Christoph Schlingensief: My start in movies was that every time I made a film, I had to fight for it to be made. I didn't have enough money, or there were complications in my family -- my father or my mother didn't like it. It took me eight years to make my first super-8 movie, and so I am a fighter for movies and movie-making.
When I see a lot of movies, I sometimes feel there is a whole television station behind it: a producer, wrapped inside a producer and yet another producer. A whole conglomeration of voices. Whereas I think it's important to feel the fire of people in their movies. You have to feel they have an interest in showing you something, or that they want to find something.
They have to be a little bit like (German naturalist and explorer Alexander von) Humboldt -- take the camera and follow a theme and see what happens there. I have a feeling a lot of films are made by people who already know everything. They show you the movie and in the end you gain a lot of knowledge, but this is not enough for a movie.
A movie doesn't need to have a specific meaning, but it needs to touch my soul, affect me spiritually.
How does digitalization, and the cost saving associated with it, affect filmmakers?
The jury has been talking about it, that a camera with a chip inside that costs 10 or 20 euros is coming. These cameras will then go to the Third World, not to rich countries, and young people will get ahold of them, and they can film their lives.

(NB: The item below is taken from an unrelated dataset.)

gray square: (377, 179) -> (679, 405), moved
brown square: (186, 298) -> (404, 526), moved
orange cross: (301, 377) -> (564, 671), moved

It is important for the future that we see what happens in their hands, when people make films who don't have access to big film studios or film departments.

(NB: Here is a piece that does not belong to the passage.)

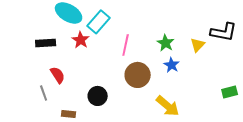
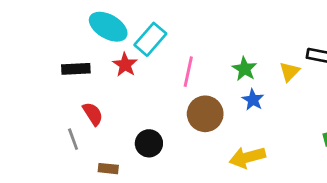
yellow arrow: (168, 106) -> (247, 157), turned 125

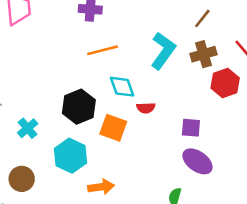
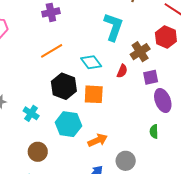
orange line: (103, 50) -> (52, 51), moved
brown cross: (204, 54) -> (140, 52), moved
red semicircle: (146, 108) -> (122, 71), moved, turned -48
purple ellipse: (197, 161) -> (163, 100), turned 50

Maybe this could be like a kind of Youtube site where you see movies from people who make films because they want to do it, and because they can't stop. A little like psychopathic movie making. This is the future. But it will only be the future when we say, "It's allowed. You are allowed to show me your soul." Then it gets really interesting.
But if film just comes from film departments, or from producers who find a new talent, then it's not good. We have to look to movies from people who speak about their own soul, their own situation.
What criteria do jury members have in mind when they are looking at these films?
I want to find a political movie, or a movie with a really interesting new filmmaking language. Our jury is very interesting because everybody has a political feeling.
We're not interested in movies with imitation effects. We are interested in the pictures, in the way the director has done the movie, the camera work, the actors and also the political aspect of it. Up to now, I haven't found movies with an interesting film language. And only sometimes with political aspects. I'm still waiting to find a sensation.